### [The task]
If a line in the listing contains "userdebug", copy it out whole.

*** Opening Dataset excerpts ***

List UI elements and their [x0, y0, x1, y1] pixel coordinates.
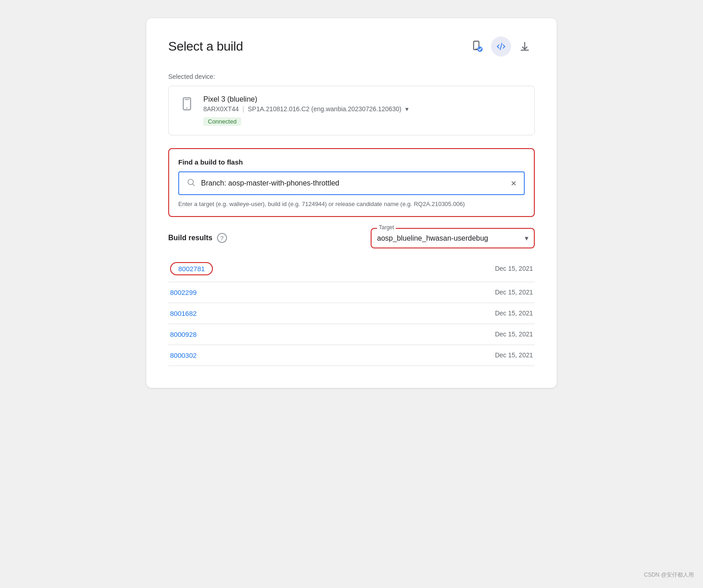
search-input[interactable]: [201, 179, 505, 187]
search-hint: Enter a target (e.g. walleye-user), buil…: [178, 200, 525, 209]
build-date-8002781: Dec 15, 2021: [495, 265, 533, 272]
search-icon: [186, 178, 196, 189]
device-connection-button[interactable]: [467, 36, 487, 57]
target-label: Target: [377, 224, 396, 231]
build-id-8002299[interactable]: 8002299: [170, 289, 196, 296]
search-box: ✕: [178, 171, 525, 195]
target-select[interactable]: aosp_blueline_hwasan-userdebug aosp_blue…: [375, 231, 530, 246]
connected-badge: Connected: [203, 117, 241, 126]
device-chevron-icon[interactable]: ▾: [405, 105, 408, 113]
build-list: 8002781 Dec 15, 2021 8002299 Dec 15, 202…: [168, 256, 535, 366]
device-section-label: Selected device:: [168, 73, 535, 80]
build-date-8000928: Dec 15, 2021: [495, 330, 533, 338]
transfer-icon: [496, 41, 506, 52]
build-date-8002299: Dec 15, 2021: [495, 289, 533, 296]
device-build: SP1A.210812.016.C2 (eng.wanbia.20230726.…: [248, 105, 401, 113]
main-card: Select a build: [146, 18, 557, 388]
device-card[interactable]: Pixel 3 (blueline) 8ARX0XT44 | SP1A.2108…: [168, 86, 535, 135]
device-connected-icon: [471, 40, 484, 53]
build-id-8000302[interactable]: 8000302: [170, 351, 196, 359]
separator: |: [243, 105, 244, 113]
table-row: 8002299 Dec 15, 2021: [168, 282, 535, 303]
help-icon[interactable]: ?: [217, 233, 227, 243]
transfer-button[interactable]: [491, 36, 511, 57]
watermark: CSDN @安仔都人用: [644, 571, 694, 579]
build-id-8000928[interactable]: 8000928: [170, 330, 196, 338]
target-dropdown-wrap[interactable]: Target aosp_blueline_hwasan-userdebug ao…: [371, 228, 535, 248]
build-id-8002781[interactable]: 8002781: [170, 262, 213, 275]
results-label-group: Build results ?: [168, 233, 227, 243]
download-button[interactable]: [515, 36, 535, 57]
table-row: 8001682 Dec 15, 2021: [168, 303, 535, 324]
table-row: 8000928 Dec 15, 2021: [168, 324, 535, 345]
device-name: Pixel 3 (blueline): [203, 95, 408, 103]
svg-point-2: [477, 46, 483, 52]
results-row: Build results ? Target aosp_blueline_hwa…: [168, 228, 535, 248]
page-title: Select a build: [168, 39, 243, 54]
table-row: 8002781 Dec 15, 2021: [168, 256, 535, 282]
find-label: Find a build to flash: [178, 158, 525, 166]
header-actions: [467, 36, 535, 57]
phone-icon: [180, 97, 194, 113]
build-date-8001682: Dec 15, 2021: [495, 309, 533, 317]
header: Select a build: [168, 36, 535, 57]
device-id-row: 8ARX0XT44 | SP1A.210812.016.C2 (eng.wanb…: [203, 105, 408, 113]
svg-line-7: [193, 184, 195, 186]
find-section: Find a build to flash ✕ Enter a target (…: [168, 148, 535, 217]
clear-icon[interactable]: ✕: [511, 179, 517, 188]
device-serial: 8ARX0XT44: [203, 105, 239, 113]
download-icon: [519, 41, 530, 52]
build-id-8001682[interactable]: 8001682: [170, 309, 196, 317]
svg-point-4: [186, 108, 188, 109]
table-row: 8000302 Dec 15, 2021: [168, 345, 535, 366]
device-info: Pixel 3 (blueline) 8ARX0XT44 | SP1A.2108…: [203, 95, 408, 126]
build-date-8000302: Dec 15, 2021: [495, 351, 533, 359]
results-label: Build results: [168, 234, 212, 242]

*** Closing Dataset excerpts ***

### [Solution below]
target-select[interactable]: aosp_blueline_hwasan-userdebug aosp_blue…: [375, 231, 530, 246]
target-dropdown-wrap[interactable]: Target aosp_blueline_hwasan-userdebug ao…: [371, 228, 535, 248]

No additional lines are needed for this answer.